冬に来た春
シチュエーション


学校が終わった帰り、クラスの誰よりも早く山手線に乗った僕は、
紅白歌合戦に出場した大人気の女性声優の新曲を買いに池袋へ向かう。

あの事件で、街並みが移り変わってしまい、秋葉原の「魔力」や「欲望」からすっかり覚めた僕は自ら乙女ロードに向かったのだった。
まずは、サンシャインの地下にあるディズニーストアでディズニーの雑誌とアクセサリーを買うと、すぐさまアニメイトに足を運ぶ。

そして、いつも使う狭く死角が多い階段を利用する。
この後、その「狭く死角の多い階段」でまさかの出来事が起こるとは…

僕は目的のモノの購入を済ませて、階段を降りる。
その時は昼間の4時くらい、ちょうど中高生が学校帰りの時間である。

もちろん、階段が混雑し始めた。

池袋は秋葉原とは違って女性が多い。
とにかく、相手に触れぬよう気を使いながら、階段を降りた。

3階へ降りようとした次の瞬間、相手とぶつかってしまう。
謝ろうとした次の瞬間、

「ごめんなさい。」

と向こうから声を掛けられた。

相手を見ると、ちょうど怯えた様子でメガネを掛けたぽっちゃりとした腐女子がいた…

その時、僕のカラダがむちゃくちゃ熱くなった。
中学の卒業式に好きだった女に振られて、高校時代は趣味の鉄道やディズニー、部活の和太鼓やボランティア活動に没頭して、恋愛から遠ざけようと必死になっていた。

しかし、その必死になっていたものがこのことで、吹っ飛んでしまった。
こちらも、すぐに返事を返そうとすると、その女性はどこかへ行ってしまった。

帰りの電車。
僕はあの時のことが頭の中によぎっていた。

(また、あの人に逢えるといいな…)

と思いながら、
幼い少年の心を持った青年を乗せた急行列車はスピードを上げて、家路を目指した。


あれから、僕は学校帰りに乙女ロードに立ち寄る日々が増えた。
学校が休みの日は、某夢と魔法の王国でバイトし、帰りにフラっと有楽町線の東池袋駅へ降りていく。

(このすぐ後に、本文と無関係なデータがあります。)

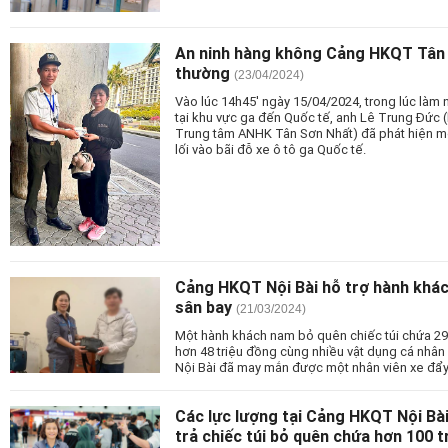
An ninh hàng không Cảng HKQT Tân 
thường
(23/04/2024)
Vào lúc 14h45' ngày 15/04/2024, trong lúc làm 
tại khu vực ga đến Quốc tế, anh Lê Trung Đức (
Trung tâm ANHK Tân Sơn Nhất) đã phát hiện một
lối vào bãi đỗ xe ô tô ga Quốc tế.
Cảng HKQT Nội Bài hỗ trợ hành khách
sân bay
(21/03/2024)
Một hành khách nam bỏ quên chiếc túi chứa 2
hơn 48 triệu đồng cùng nhiều vật dụng cá nhân 
Nội Bài đã may mắn được một nhân viên xe đẩy kị
Các lực lượng tại Cảng HKQT Nội Bài
trả chiếc túi bỏ quên chứa hơn 100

アニメイトでウィンドウショッピングをした後、ふとフィルム一眼に使う「2CR5形リチウム電池」と「35mmネガ」を買おうと思い、
ビックカメラへ向かおうとしたが、何かを買い忘れたことに気付き、
ゲーマーズに行ったが、あいにく無かった。

そして、とらのあなへ行く。
メロンブックス派の僕としては、とらのあなは秋葉原と大宮しか行ったことがない。
秋葉原のとらは一度、コミケのカタログを買いに行ったことがあり、大宮ではオープン当日に行ったことがある。
池袋のとらは初めてだ。
恐る恐る店内に入ると、秋葉原や大宮のとらとは何か違っていた。
そして、階段へ上る。
ここでまたあのことが蘇るとは知るよしも無かった。